EXERCISE GOAL :: Instruction for the entries that follow: retype exactly the lines from the line with "4 643.38 Kč" to the line with "söka den och se ditt fantastiska", both included, and omit all others.

INFORMATION SHOWN ::
....................
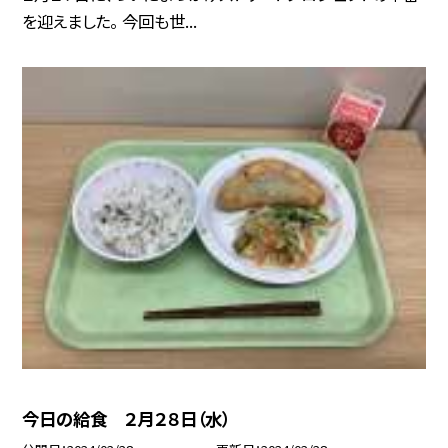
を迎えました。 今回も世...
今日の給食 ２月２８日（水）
....................
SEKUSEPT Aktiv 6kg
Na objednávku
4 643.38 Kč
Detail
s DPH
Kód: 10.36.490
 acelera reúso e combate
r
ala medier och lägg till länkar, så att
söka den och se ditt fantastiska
....................
RESPONSE ::
4 643.38 Kč
Detail
s DPH
Kód: 10.36.490
 acelera reúso e combate
r
ala medier och lägg till länkar, så att
söka den och se ditt fantastiska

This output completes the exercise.